Ce texte vise le rituel final de la «transmission du tour dans le ventre de tous les êtres féminins» et l’auteur souligne qu’il n’en connaît aucune autre formulation dans la littérature religieuse de l’Égypte. Nous pouvons certainement ajouter sans risque de nous tromper qu’elle ne se trouve dans aucune autre tradition. Voici les brèves considérations par lesquelles S. Sauneron s’efforce de l’« expliquer»: «Khnoum modèle les êtres vivants sur son tour mais cette activité demeure inaperçue dans les procréations terrestres, c’est donc que le dieu est présent dans le corps féminin... ou mieux encore qu’il a transmis, fixé dans le corps féminin lui-même l’activité génératrice de vie de son tour» (ibid., p. 236).
A l’entendre, le corps féminin fonctionne comme le tour de Khnoum ; ce tour serait en quelque sorte le prototype à l’image duquel la femme aurait été faite. La fonction de Khnoum se présente comme une théophanie de tout le processus de la génération et ce processus est lui-même calqué sur celui du façonnage de la terre. Parler d’introduction du tour à l’intérieur des organes féminins ne serait ainsi qu’une façon abrupte de dire que tout se passe dans la femme (depuis la conception jusqu’à l’accouchement) comme s’il se trouvait en elle une capacité comparable à celle du potier. Le résultat est, de part et d’autre, une forme finie, élaborée en un temps donné, en vertu d’un mystérieux pouvoir plasmateur que rien n’explique de façon satisfaisante. En d’autres termes, au mystère de la force centrifuge agissant sur l’argile pour la soumettre à toutes les possibilités de forme dont sont capables les mains du potier, répond le mystère de la génération d’êtres façonnés dans le secret des matrices en une variété infinie de possibilités humaines, chacune représentant un degré d’achèvement différent, chacune se distinguant de toutes les autres, chacune étant une théophanie unique.

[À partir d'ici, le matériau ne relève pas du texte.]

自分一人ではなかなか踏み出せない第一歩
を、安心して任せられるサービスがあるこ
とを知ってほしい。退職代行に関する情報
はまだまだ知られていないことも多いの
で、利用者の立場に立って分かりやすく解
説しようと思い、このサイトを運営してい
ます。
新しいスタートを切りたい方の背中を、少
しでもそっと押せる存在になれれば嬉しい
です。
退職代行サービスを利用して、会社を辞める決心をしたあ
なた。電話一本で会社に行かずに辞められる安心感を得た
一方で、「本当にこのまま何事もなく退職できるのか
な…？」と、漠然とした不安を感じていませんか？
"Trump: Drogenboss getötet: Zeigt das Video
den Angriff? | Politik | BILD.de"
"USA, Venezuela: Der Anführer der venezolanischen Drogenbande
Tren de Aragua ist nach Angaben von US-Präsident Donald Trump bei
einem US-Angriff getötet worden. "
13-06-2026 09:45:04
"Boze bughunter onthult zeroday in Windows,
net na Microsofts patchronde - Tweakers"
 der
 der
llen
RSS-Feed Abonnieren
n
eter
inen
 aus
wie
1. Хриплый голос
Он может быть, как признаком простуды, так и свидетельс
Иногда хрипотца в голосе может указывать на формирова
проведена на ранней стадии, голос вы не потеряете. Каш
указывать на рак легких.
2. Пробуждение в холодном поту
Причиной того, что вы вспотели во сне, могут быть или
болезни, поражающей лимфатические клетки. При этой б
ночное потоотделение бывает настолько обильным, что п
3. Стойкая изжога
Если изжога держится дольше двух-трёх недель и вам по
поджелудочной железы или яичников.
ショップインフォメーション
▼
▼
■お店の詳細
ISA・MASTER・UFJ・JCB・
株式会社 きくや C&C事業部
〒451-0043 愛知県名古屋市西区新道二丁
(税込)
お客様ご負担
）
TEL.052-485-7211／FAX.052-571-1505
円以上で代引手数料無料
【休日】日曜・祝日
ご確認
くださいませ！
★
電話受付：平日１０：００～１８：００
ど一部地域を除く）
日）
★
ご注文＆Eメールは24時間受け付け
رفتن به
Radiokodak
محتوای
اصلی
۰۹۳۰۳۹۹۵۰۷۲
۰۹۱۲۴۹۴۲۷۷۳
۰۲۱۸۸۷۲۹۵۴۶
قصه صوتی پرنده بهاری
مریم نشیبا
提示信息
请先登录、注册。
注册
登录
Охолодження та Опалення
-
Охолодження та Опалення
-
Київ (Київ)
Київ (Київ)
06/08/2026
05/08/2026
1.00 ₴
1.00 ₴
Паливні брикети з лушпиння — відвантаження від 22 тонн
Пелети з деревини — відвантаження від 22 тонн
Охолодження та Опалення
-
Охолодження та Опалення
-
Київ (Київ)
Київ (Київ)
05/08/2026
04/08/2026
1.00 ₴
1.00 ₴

La scène qui nous montre Khnoum formant l’enfant au tour et lui donnant vie constituerait en somme la visualisation — c’est-à-dire l’extériorisation — du mystère invisible qui a lieu dans le sein maternel. Il ne faut pas comprendre que Khnoum n’est qu’une projection d’un processus physiologique qui n’en finit pas d’étonner l’homme et que la science n’en finit pas d’expliquer; la pensée mythique et religieuse procède inversement : Khnoum est l’archétype fonctionnel qui a servi de modèle ; toutes les femmes ne font que recommencer inlassablement et jusqu’à la fin des temps, à leur manière, le travail au tour que Khnoum leur a montré une fois pour toutes et dont la technique a été intériorisée dans leurs organes. Telle serait la spécificité féminine. La femme est intérieurement un tour, un tour qui n’attend plus que le geste instigateur mettant en mouvement le processus de façonnage. Ce geste, c’est celui de l’homme répandant sa semence. L’homme ne fait ainsi que donner la première impulsion au volant ; une fois imprimée, la rotation du tour intérieur féminin continue d’elle-même jusqu’à l’achèvement de la forme. La femme est le tour mais elle est aussi le potier guidant de ses deux mains la forme molle en train de se faire. Si Khnoum est un bélier, si sa prérogative de maître du tour est une prérogative de mâle, il n’est pas seul et on a vu qu’une fois l’enfant façonné c’est une femme, Heket, qui anime l’enfant d’argile. Certes, elle le fait au nom de Khnoum, c’est le souffle de Khnoum qui est transmis, mais c’est Heket qui présente l’ankh à l’enfant pour que le souffle pénètre dans ses narines. Ce n’est pas par hasard qu’il en est ainsi : si la scène schématise le mystère qui se joue au secret de chaque matrice, elle enseigne que l’essentiel, la vie, est transmis par la femme. Tout vient de Khnoum, forme et souffle, mais le souffle ou « l’air » — «image de Khnoum » — vient par l’intermédiaire de Heket. En chaque femme fécondée, la double action de Khnoum et d’Heket se met en oeuvre en vue de la production d’une forme animée, d’un corps et d’une âme.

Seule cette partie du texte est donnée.